Katie Allison Granju, often referred to as one of the pillars of modern attachment parenting, wrote this post in response to another book that states that modern motherhood undermines women.
By modern motherhood, the original author, Elizabeth Badinter, apparently means of the attachment parenting variety.
Now, while I don't think of myself as an attachment parent, Badinter's clever title, ecological parent, does feel a bit more accurate. See, I don't believe in following any particular parenting philosophy, other than the Bible.
Our God created our bodies with certain purposes, rates of development, and natural processes. I like to pay attention to those things, to the elements he put around us in the world for caring for ourselves, and his idea of discipline ( as outlined in the Bible and in his own dealings with us). That later point is where I am most likely distinctively not an attachment parent.
However, Granju and I actually do differ on parenting, she does a wonderful job defending our position. Her article is worth reading.
One of the biggest issues for me is that modern "feminism" makes the assumption that we become mothers only as a secondary choice to being what we really want to be. The problem with that is that with modern feminism we were told that we were not only equal to men, but essentially the same as men. Equal and same really aren't the same thing. Two things can have equal value without being the exact two same things, with the same functions. Anyhow, now that we are equal to men ( and Biblically, we always were...so long as you read what God planned, not what humans messed up)....we are essentially less as women.

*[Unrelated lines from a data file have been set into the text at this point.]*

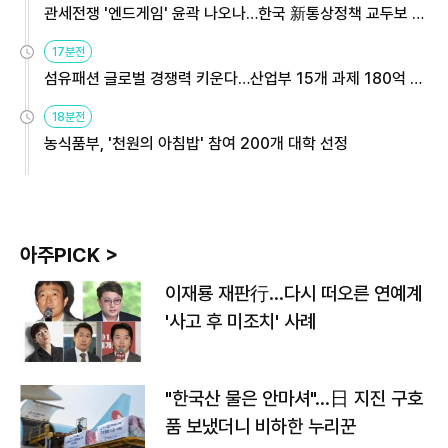
관세전쟁 '엔드게임' 윤곽 나오나…한국 新통상정책 교두보 활
용해야
17분전
섬유패션 글로벌 경쟁력 키운다…산업부 15개 과제 180억 지
원
18분전
농식품부, '천원의 아침밥' 참여 200개 대학 선정
아주PICK >
이재룡 재판行…다시 떠오른 연예계
'사고 후 미조치' 사례
"한국산 물은 안마셔"…日 지진 구호
품 보냈더니 비하한 누리꾼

Once upon a time, it was enough for a little girl to want to grow up to be a Mama. Go into a public school and ask a classroom full of children and see if any little girl would answer " what do you want to be when you grow up?" with " Mom, Mommy, Mama, etc." If she did, she would likely be asked " yes, but what else...what job do you want to do?"
One upon a time, if a girl wanted to be a mother, it really was seen as the highest of callings- that wasn't just a sentiment for Mother Day advertisements....
My Honey relayed a conversation he overheard at work yesterday. It made me feel dirty and ill for the rest of the evening. Two men in his office, one of whom we like and respect, were talking about the new body parts they would love to get for their wives. Not things their wives had asked for....but things that would improve their own attraction to their wives...if you get my drift.
My husband turned around to look at them, apparently with a look of disgust on his face, and our his friend responded with something to the affect of " I know, I know...your marriage is perfect and happy and you will grow old together....but some of us need more."
Some of us need more ? Once upon a time, being the mother of his children was enough to make a woman invaluably beautiful to a man. Regardless of all of the temptations of men's flesh, the mother of his children was upon a pedestal- the source of his legacy. Today...well, the kids are cute...but I would really like it if on top of that she brought home a good salary, so we can have that second brand new car...and she had Victoria's Secret style breasts. Forget what those breasts were actually made for....
I felt ill all evening about those comments, not because my husband made them....but they made me feel as ugly and unwanted as they probably would have made those wives feel. To think that they gave their bodies totally to their husbands, to create healthy children for them....and all Hubby could think of was how it's just not good enough anymore. It belittles all of us.
It's no longer good enough to be a mother, so we are no longer smart enough, no longer pretty enough, no longer capable enough.... if we choose to be mothers.
If we choose to be mothers, the modern mentality tells us that we will also have to be so much more...and even then, that won't even be enough.
So no, modern motherhood doesn't undermine women...the modern, unbiblical mentality surrounding us does.